Chcecie być modni, mówcie że in vitro to grzech. Geje też są grzeszni, ale tylko ci poza Kościołem.Bo wiadomo że w tym kraju są geje lepsi i geje gorsi. Co wolno robić księdzu, tego świecki gej nie może. A ponieważ obecna władza państwowa jest w silnym sojuszu z Kościołem, który dostaje wciąż takie dotacje finansowe, o jakich dzieci chore na raka mogą tylko pomarzyć, to nie liczmy że coś się zmieni. Będzie tylko gorzej. Bo przecież PIS musi wygrać te wybory. Cudzą kasę, konkretnie naszą, podatników, rozdaje się lekką ręką. A co tam. Byle zadowolić wszystkie Leśne Ruchadełka, w ostrym cieniu mgły. Już pomijam jakieś spełniające normy maseczki na koronawirusa. Chcecie być modni? Mówcie że koronawirus to spisek. Spisek, przez który ludzie do kościołów nie chodzą. A jak ich tam nie ma, to wpływów brak. I wtedy Kościół i jego ludzie są bardzo źli. Dlatego uważajcie, bo naślą na was swoich prawników z Ordo iuris, i natychmiast się wam odechce wszelkiej krytyki. Więc ja powiem tak. Nie boję się katolickich prawników.

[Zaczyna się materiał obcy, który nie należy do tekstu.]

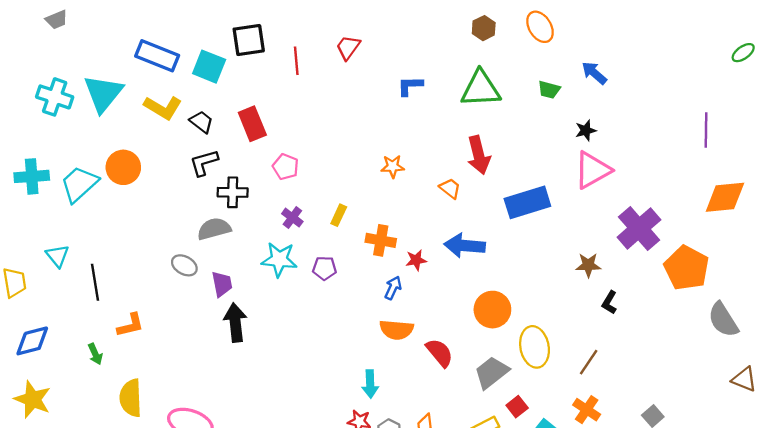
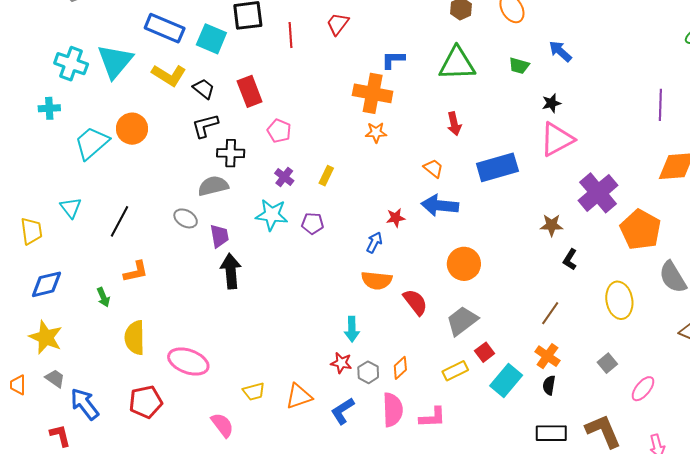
red arrow: (479, 155) -> (454, 124), size x0.7
cyan cross: (32, 176) -> (49, 108), moved, size x0.7
orange trapezoid: (450, 188) -> (433, 168), moved
orange cross: (381, 240) -> (373, 93), moved, size x1.4
black line: (95, 282) -> (120, 221), moved, turned 36
yellow ellipse: (535, 347) -> (619, 300), moved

Skoro pani Godek, której tak uparcie bronią, może z geja czynić gwałciciela dzieci, i nie odpowiada za to prawnie, to ja mogę pisać co tylko mi się podoba. A jeśli ktoś się do mnie przyczepi, to nie ma sprawy. Spotkamy się w Strasburgu. Bo wiecie. Jestem ateistką i nie mam zamiaru dyskutować z żadnym katolickim prawnikiem, ponieważ moje poglądy i to w co wierzę, jest zaprzeczeniem katolickiego sekciarstwa, które się uprawia w tym kraju. Wobec czego nie uznaję nad sobą władzy kościelnej, katolickiej, i nikt kto reprezentuje tę religię, nie ma prawa mnie sądzić.
Nikt, nie ma prawa narzucać mi swojego światopoglądu, i wmawiać mi że chłopak i dziewczyna to normalna rodzina. Mama Madzi w końcu pochodziła z bardzo religijnej rodziny, ale wszyscy wiemy że w niczym jej to nie pomogło.
Tyle ode mnie na dziś kochani. Wróciłam i będę do was pisać. Jak chcę i o czym chcę. Bo jest demokracja i mamy wolność słowa.